Released by Anthropic on 2026-02-05, focused on coding, enterprise agents, and professional workflows.

Key updates

Agent Teams

The headline feature. You can split work into multiple agents that run in parallel and coordinate directly—no more single-agent, fully-serial workflows.

1M token context (beta)

Opus now supports a 1M-token context window (beta) and up to 128K output, aimed at long-running tasks and large codebases.

Context Compaction

When context gets close to the limit, the system can automatically compress older content into a summary to keep long conversations usable.

Adaptive Thinking

Configurable “thinking intensity” with multiple levels (low/medium/high/max). Use lower levels for simple requests to reduce cost/latency; crank it up for hard problems.

Stronger coding performance

Reported Terminal-Bench 2.0 score: 65.4% (new high). Improvements across planning, review, debugging, and working inside large repos.

Zero-day vulnerability detection

Anthropic claims out-of-the-box discovery of 500+ open-source zero-days, all human-verified.

Long-context performance

MRCR v2 score reportedly 76% (vs Sonnet 4.5 at 18.5%), addressing the “gets fuzzy as the conversation grows” problem.

Office integrations

Excel can better interpret messy spreadsheets; PowerPoint generation is in preview and tries to match existing styles.

Benchmarks (as reported)

BenchmarkResult
GDPval-AA (finance/legal real work)1606 Elo, +144 over GPT-5.2
Finance agent benchmark#1
Terminal-Bench 2.065.4%

Safety

Anthropic positions Opus 4.6 as having strong safety performance and says it underwent the most rigorous evaluation process to date.


What this means for me

Agent Teams is the most exciting part. In practice, it’s the difference between “one agent does everything” and “one agent codes, one tests, one researches docs” — a big real-world speedup.

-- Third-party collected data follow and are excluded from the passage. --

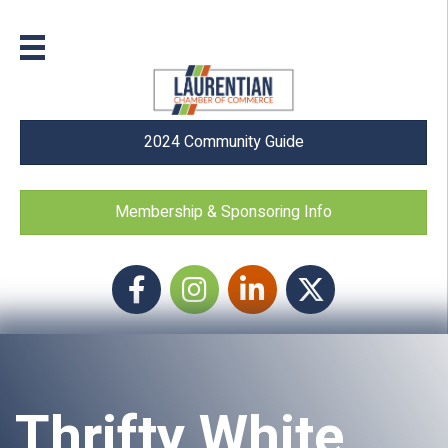
2024 Community Guide
Membership & Sponsoring Info
Facebook
Instagram icon
LinkedIn
Twitter
Thrifty White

1M context + compaction matters for long projects. It reduces the painful loop of re-explaining requirements as the session grows.

Adaptive Thinking is also practical: not every request needs maximum reasoning. Being able to dial it down helps save tokens for the truly hard parts.

On pricing: I’m on the Max 5x plan ($100/month). It’s not cheap, but for heavy users it can be cost-effective—especially if Adaptive Thinking lets you stretch the Opus budget further.